Gene Brucker, Giovanni and Lusanna: Love and Marriage in Renaissance Florence. University of California Press, 2004.
Mary Wollstonecraft, A Vindication of the Rights of Woman. Dover Thrift edition, 1996.
Henrik Ibsen, A Doll’s House. Dover Thrift edition, 1992.
John Stuart Mill, The Subjection of Women. Dover Thrift edition, 1997.
Margaret Sanger, Women and the New Race. CreateSpace Independent Platform, 2013.
READINGS THAT WILL BE MADE AVAILABLE ON THE CLASS WEBSITE:
Encyclopedia of Sociology entry on Gender.
Encyclopedia of Psychology entry on Gender Identity.
Encyclopedia of European Social History from 1350 to 2000 entry on Gender History.
Philippa Maddern, “Interpreting Silence: Domestic Violence in the King’s Courts of East Anglia, 1422-1442,” in Domestic Violence in Medieval Texts, eds. Eve Salisbury et al.
James Brundage, “Domestic Violence in Classical Canon Law,” in Violence in Medieval Society, ed. Richard W. Kaeuper.
Ruth Mazo Karras, “The Regulation of Brothels in Later Medieval England,” Signs: a Journal of Women in Culture and Society 14 (1989), 399-433.
Excerpts of European witch trials.
Olympe de Gouges, Declaration of the Rights of Woman and Citizen.
Excerpts of the trial of Oscar Wilde.
Excerpts of Antonia Young, Women Who Become Men: Albanian Sworn Virgins.
Excerpts of Serena Nanda, Gender Diversity: Crosscultural Variations.
Rebecca Walker, “Becoming The Third Wave,” Ms. Magazine, 1992.
Films and Other Course Materials
Dangerous Beauty (1998).
The Duchess (2008).
Beautiful Boxer (2005).
Boys Don't Cry (1999).
• Attendance and participation in discussion
• Leadership of two discussions.
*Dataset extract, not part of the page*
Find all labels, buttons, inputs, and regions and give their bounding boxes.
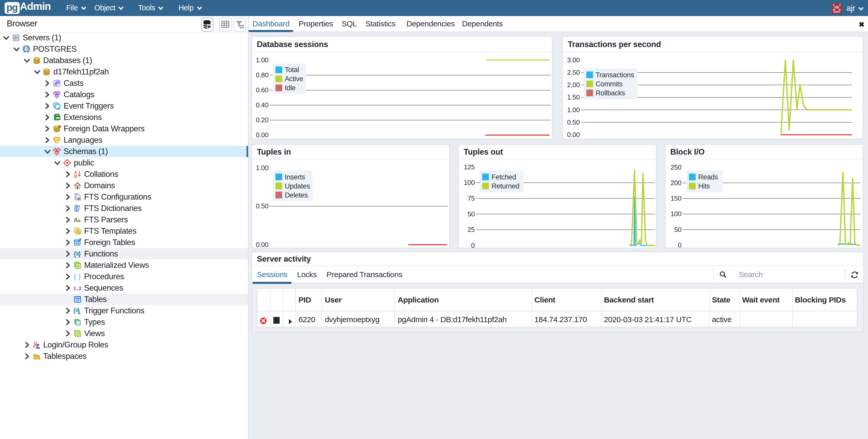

Students will lead one discussion based on readings in the syllabus and will provide a list of discussion topics; students will lead a second discussion based on their research topic, and they will assign a reading for the class and will provide discussion topics.
• Two 5-page papers that will analyze specific readings from class and issues pertinent to gender and law; students will have the opportunity to rewrite the 5-page papers
• One 20-page research paper on a topic of the student’s choice, addressing the issue of gender and legal equality from an interdisciplinary perspective--Students will perform original research on one issue that reflects the topic of gender and legal equality and will discuss that issue from the perspective of various disciplines, whether history, literature, art, psychology, or law
About the Instructor
Dr. Lizabeth Johnson received a Ph.D. in Medieval European history from the University of Washington, Seattle in 2008. Her primary focus is Medieval British history, and she has published several articles on women's access to the courts of 14th and 15th century Wales and the legal limitations that women faced in those courts.